Stored data entries
────
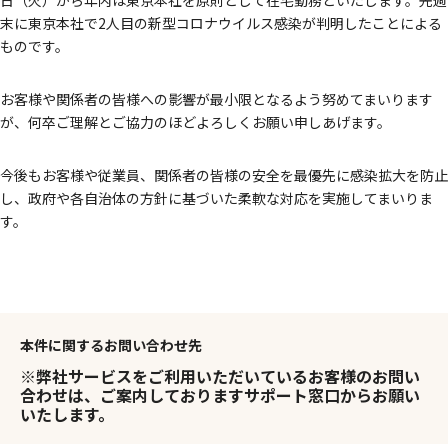
日（火）から年内は東京本社を原則として在宅勤務といたします。先週
末に東京本社で2人目の新型コロナウイルス感染が判明したことによる
ものです。
お客様や関係者の皆様への影響が最小限となるよう努めてまいります
が、何卒ご理解とご協力のほどよろしくお願い申しあげます。
今後もお客様や従業員、関係者の皆様の安全を最優先に感染拡大を防止
し、政府や各自治体の方針に基づいた柔軟な対応を実施してまいりま
す。
本件に関するお問い合わせ先
※弊社サービスをご利用いただいているお客様のお問い
合わせは、ご案内しておりますサポート窓口からお願い
いたします。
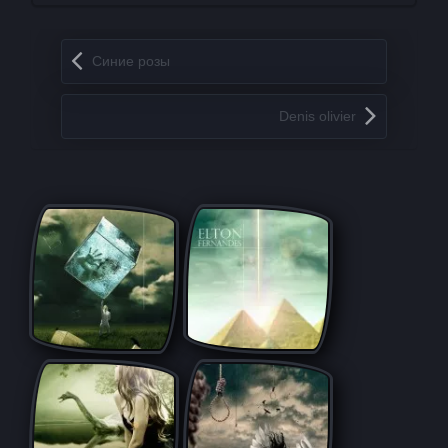
Запись навигация
Синие розы
Denis olivier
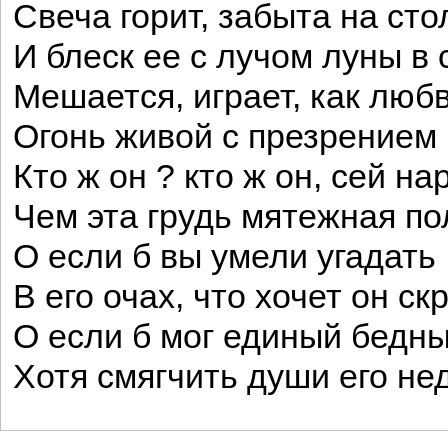
Свеча горит, забыта на сто
И блеск ее с лучом луны в 
Мешается, играет, как люб
Огонь живой с презрением 
Кто ж он ? кто ж он, сей н
Чем эта грудь мятежная п
О если б вы умели угадать
В его очах, что хочет он ск
О если б мог единый бедны
Хотя смягчить души его нед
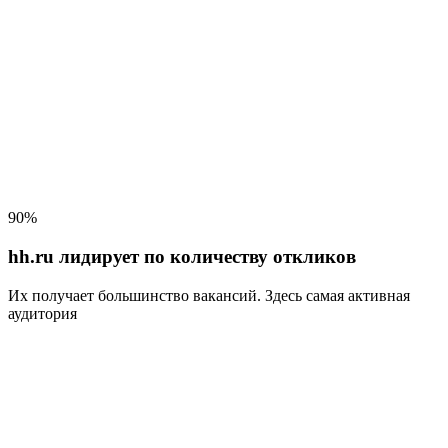
90%
hh.ru лидирует по количеству откликов
Их получает большинство вакансий
. Здесь самая активная
аудитория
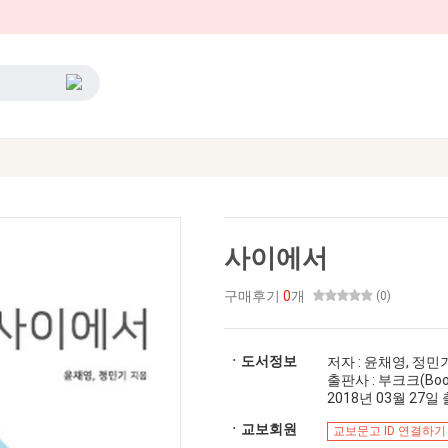
사이에서
구매후기
0
개
(0)
ㆍ도서정보
저자 : 윤채영, 정민
출판사 : 부크크(Boo
2018년 03월 27일 출
ㆍ교보회원
교보문고 ID 연결하기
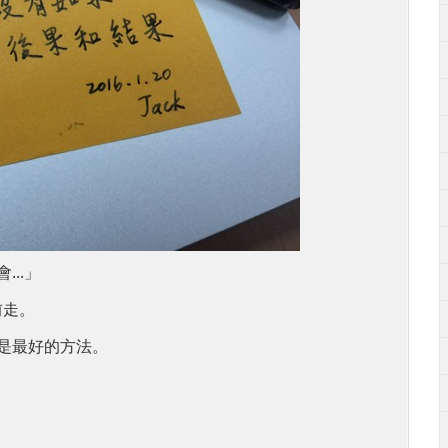
..」
前走。
是最好的方法。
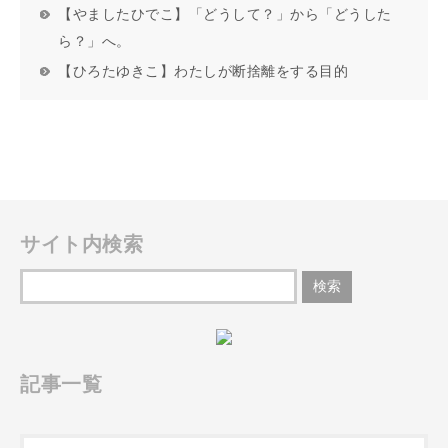
【やましたひでこ】「どうして？」から「どうした
ら？」へ。
【ひろたゆきこ】わたしが断捨離をする目的
サイト内検索
記事一覧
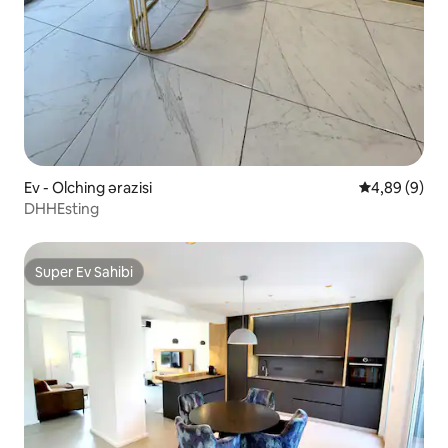
Ev - Olching ərazisi
Ortalama rey
4,89 (9)
DHHEsting
Super Ev Sahibi
Super Ev Sahibi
────
Lines with the word "если": how many appear in the data? State only the number.

2